Infrastructure as Code (IaC) is designed to ensure that your environment configurations match your source code. You write a Terraform configuration, execute terraform apply, and provision your resources.

However, over time, a common operational problem arises: Infrastructure Drift.

Drift occurs when changes are made directly to active cloud resources outside of the IaC workflow—such as an engineer modifying a security group port via the AWS console during a late-night debugging session, or an automated AWS patching process changing a resource setting.

If drift is left undetected, future Terraform executions can fail, overwrite critical hotfixes, or introduce silent security gaps.

The Consequences of Infrastructure Drift

Drift introduces serious operational risks:

  1. Security Vulnerabilities: An engineer temporarily opening port 22 or 3306 to troubleshoot an issue might forget to close it, leaving a database or server exposed to the public internet indefinitely.
  2. Brittle Deployments: If a manual configuration change is missing from your git repository, rebuilding the environment from scratch (e.g. during a disaster recovery scenario) will result in a broken setup.
  3. Broken Plans: The next time a developer runs a legitimate CI/CD pipeline, the terraform plan will attempt to undo manual changes, potentially causing unexpected service interruptions.

Implementing Automated Drift Detection

To mitigate drift, SRE teams must implement continuous audit processes rather than relying on occasional manual runs.

Here are the primary strategies to detect drift:

1. Scheduled CI/CD Verification Jobs

Configure a nightly runner in your CI/CD platform (e.g., GitHub Actions, GitLab CI) that executes a dry-run plan:

terraform plan -detailed-exitcode -no-color

The -detailed-exitcode flag changes the CLI exit code behavior:

  • 0: Succeeded, no changes.
  • 1: Failed with an error.
  • 2: Succeeded, but there is a drift (changes detected).

If the pipeline exits with code 2, the CI runner triggers a Slack notification or pages the on-call team, attaching the diff output.

2. GitOps Reconcile Loops

For Kubernetes or advanced cloud infrastructure, move from push-based pipelines to pull-based reconcile loops using tools like Flux, ArgoCD, or Crossplane.

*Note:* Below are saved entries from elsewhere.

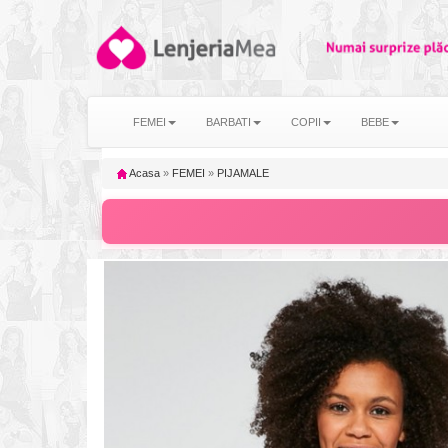
FEMEI
BARBATI
COPII
BEBE
Acasa
»
FEMEI
»
PIJAMALE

  • These GitOps controllers continuously monitor your active state (every few minutes) and compare it against the target state in git.
  • If drift is detected, they can be configured to auto-reconcile (automatically overwrite manual changes and restore the state to match git).

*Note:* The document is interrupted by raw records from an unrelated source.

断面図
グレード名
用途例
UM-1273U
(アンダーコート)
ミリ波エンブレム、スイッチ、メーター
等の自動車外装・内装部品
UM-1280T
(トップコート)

3. AWS Config and CloudTrail

Enable AWS Config to track resource changes. If a security group is modified, AWS Config records the change and evaluates it against compliance rules. Combine this with CloudTrail logs to identify which user or IAM role executed the manual change.


Resolving Drift Safely

When drift is detected, the SRE team has two paths:

  1. Rollback (Align Cloud to Git): Execute terraform apply to overwrite the manual change and restore the infrastructure back to the state defined in your git repository. This is the preferred path for security drift.
  2. Import (Align Git to Cloud): If the manual change was a legitimate upgrade, update your Terraform code to match the cloud state. In modern versions of Terraform, you can use the import block to safely import resources without manual state manipulation.
import {
  to = aws_security_group.app_sg
  id = "sg-0123456789abcdef"
}

Summary

Infrastructure drift degrades platform consistency. By implementing nightly scheduled validation jobs, utilizing GitOps reconcile loops, and establishing clear guidelines for resolving drift, SRE teams can maintain reliable, secure, and fully auditable cloud environments.